Since the number of images are not known at compile time, I have to use CUDA texture objects rather than texture objects. My question is, what is the best way of mapping bound OpenGL textures to CUDA texture objects for reading? I can’t find any good examples of this. Preferably I would like to read the texture data without doing any copying.

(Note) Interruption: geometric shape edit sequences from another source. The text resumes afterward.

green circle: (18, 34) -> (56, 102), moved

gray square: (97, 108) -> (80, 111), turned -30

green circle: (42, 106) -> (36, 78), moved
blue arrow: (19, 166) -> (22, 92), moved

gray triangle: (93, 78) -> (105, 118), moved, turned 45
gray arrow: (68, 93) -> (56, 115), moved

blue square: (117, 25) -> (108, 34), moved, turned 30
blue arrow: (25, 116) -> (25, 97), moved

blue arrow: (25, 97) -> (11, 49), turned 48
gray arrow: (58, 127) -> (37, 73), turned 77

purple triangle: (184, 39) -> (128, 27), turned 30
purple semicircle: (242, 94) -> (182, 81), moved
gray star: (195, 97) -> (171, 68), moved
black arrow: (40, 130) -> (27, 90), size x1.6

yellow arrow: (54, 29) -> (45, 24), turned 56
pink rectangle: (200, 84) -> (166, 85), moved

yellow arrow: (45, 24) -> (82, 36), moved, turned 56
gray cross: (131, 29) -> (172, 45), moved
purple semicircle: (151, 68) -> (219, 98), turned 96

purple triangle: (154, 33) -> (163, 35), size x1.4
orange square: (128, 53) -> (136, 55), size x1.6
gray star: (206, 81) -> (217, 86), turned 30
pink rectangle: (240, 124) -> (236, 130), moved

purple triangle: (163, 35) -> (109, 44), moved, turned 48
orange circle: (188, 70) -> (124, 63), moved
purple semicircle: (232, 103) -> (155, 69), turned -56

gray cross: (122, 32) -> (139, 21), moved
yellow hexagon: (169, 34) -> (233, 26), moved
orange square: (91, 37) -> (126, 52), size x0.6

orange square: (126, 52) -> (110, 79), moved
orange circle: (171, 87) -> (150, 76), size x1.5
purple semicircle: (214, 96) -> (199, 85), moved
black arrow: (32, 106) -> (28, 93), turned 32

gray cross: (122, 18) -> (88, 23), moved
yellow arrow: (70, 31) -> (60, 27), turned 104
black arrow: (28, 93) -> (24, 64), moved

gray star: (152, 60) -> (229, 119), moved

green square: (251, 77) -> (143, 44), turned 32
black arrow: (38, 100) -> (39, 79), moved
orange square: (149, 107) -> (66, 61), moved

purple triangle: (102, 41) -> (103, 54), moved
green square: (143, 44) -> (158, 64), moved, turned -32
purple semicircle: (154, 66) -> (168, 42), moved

I’ve inserted some sample code below that shows some of the steps:
/** GL handle on texture**/
GLuint m_texId;
/** Interop resource handle**/
cudaGraphicsResource *m_cudaGraphicsResource;
/** CUDA array that the texture is mapped to **/
cudaArray *m_cudaArray;
/** reference to exture to read data through*/
cudaTextureObject_t m_texture;
/** reference to surface to write data to*/
cudaSurfaceObject_t m_surface;
..
glGenTextures(1, &m_texId);
glBindTexture(GL_TEXTURE_2D, m_texId);
...
// register (texture) to CUDA Resource
cudaGraphicsGLRegisterImage(&m_cudaGraphicsResource,
m_texId, GL_TEXTURE_2D, cudaGraphicsRegisterFlagsSurfaceLoadStore);
//
// MAP
//
cudaGraphicsMapResources(1, &m_cudaGraphicsResource, m_stream.get());
cudaGraphicsSubResourceGetMappedArray(&m_cudaArray, m_cudaGraphicsResource, 0, 0);
// Do something with cuda texture object and surface object...
You can also have a look at the Mandelbrot sample that comes with the CUDA SDK. It uses the GPU to calculate a fractal image that is rendered to an OpenGL texture.

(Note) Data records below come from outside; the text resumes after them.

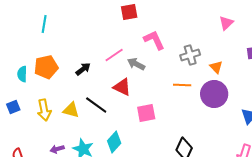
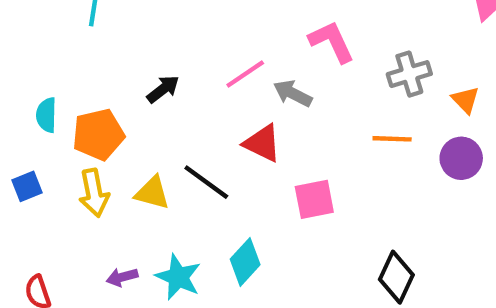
orange pentagon: (46, 67) -> (98, 135), moved
black arrow: (83, 69) -> (163, 89), moved
purple circle: (214, 94) -> (461, 158), size x0.7

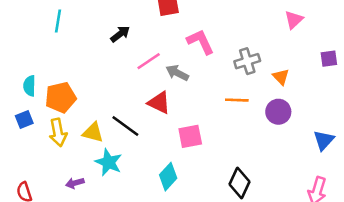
black arrow: (163, 89) -> (120, 34), moved
blue square: (27, 186) -> (24, 119), moved
cyan diamond: (245, 262) -> (168, 177), moved
cyan star: (178, 277) -> (109, 162), moved

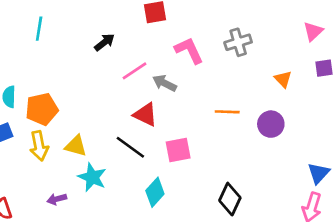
pink triangle: (294, 20) -> (313, 31), moved
gray cross: (247, 61) -> (238, 42), moved
orange triangle: (281, 77) -> (283, 79), moved
black line: (125, 126) -> (130, 147), moved
blue triangle: (324, 140) -> (319, 173), moved

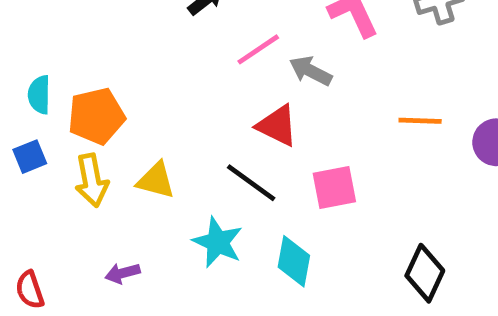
cyan star: (92, 177) -> (218, 242), moved
cyan diamond: (155, 192) -> (294, 261), turned -32

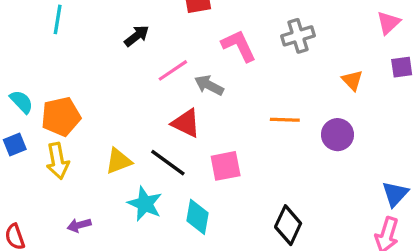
cyan semicircle: (39, 95) -> (21, 102), turned 135
yellow triangle: (156, 180) -> (119, 161), moved, turned -36

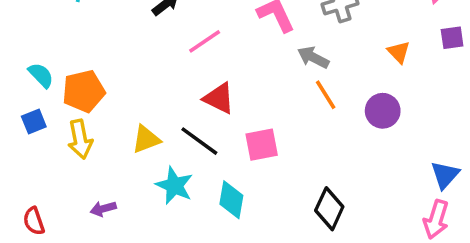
gray arrow: (209, 85) -> (313, 57), moved
orange line: (285, 120) -> (326, 95), turned 56

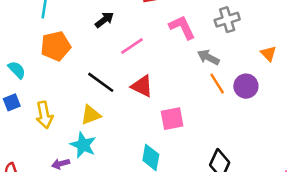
orange pentagon: (84, 91) -> (56, 46), moved
purple circle: (383, 111) -> (246, 86), moved
black line: (199, 141) -> (101, 82), moved
cyan star: (174, 186) -> (83, 145), moved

Thanks for the example code! It is not obvious to me how the m_texture fits into all this though. Just to be clear, I’m only trying to read data from an existing GL texture, not write to it.
As you can see from the comments, a texture can be read from, but you need a surface to write to a GL texture. So if you only need read access, ignore code dealing with m_surface.
So the m_texture will be used to fetch elements from the texture.
Some additional stubb codes:
//
// Creating the texture object
/** Descriptor */
cudaResourceDesc m_resDesc;
memset(&this->m_resDesc, 0, sizeof(m_resDesc));
m_resDesc.resType = cudaResourceTypeArray;
// Looks it's that cuda array thingy again
m_resDesc.res.array.array = m_cudaArray;
cudaTextureDesc texDesc;
memset(&texDesc, 0, sizeof(texDesc));
// These need to be set according to your needs:
texDesc.addressMode[0] = cudaAddressModeClamp;
texDesc.addressMode[1] = cudaAddressModeClamp;
texDesc.filterMode = cudaFilterModePoint;
texDesc.readMode = cudaReadModeElementType;
texDesc.normalizedCoords = false;
// Create texture object
cudaCreateTextureObject(&this->m_texture, &this->m_resDesc, &texDesc, NULL);
So after setting up the texture object like above, you should be able to use it (after the mapping stage!):
template<class T> // some data type....
__global__ void kernel(cudaTextureObject m_texture)
{
int x = threadIdx.x + blockIdx.x*blocDim.x;
int y = threadIdy.y + blockIdx.y*blocDim.y;
T val = tex2D<T>(m_texture, x, y);
printf("\n image value = %d", (int)val);
}
DISCLAIMER: These are all tiny code snippets from my un-released open source project, I make no guarantees whatsoever :)
I don’t get why a cudaArray needs to be involved just to read a GL texture, but then again, I have since long given up on actually trying to form a reasonable mental model of how the CUDA/OpenGL interop types relate to eachother.
It’s been a long time, but as I recall, the way a cudaArray is arranged in physical memory (optimized for 2D spatial locality) corresponds exactly to how OpenGL storage is arranged.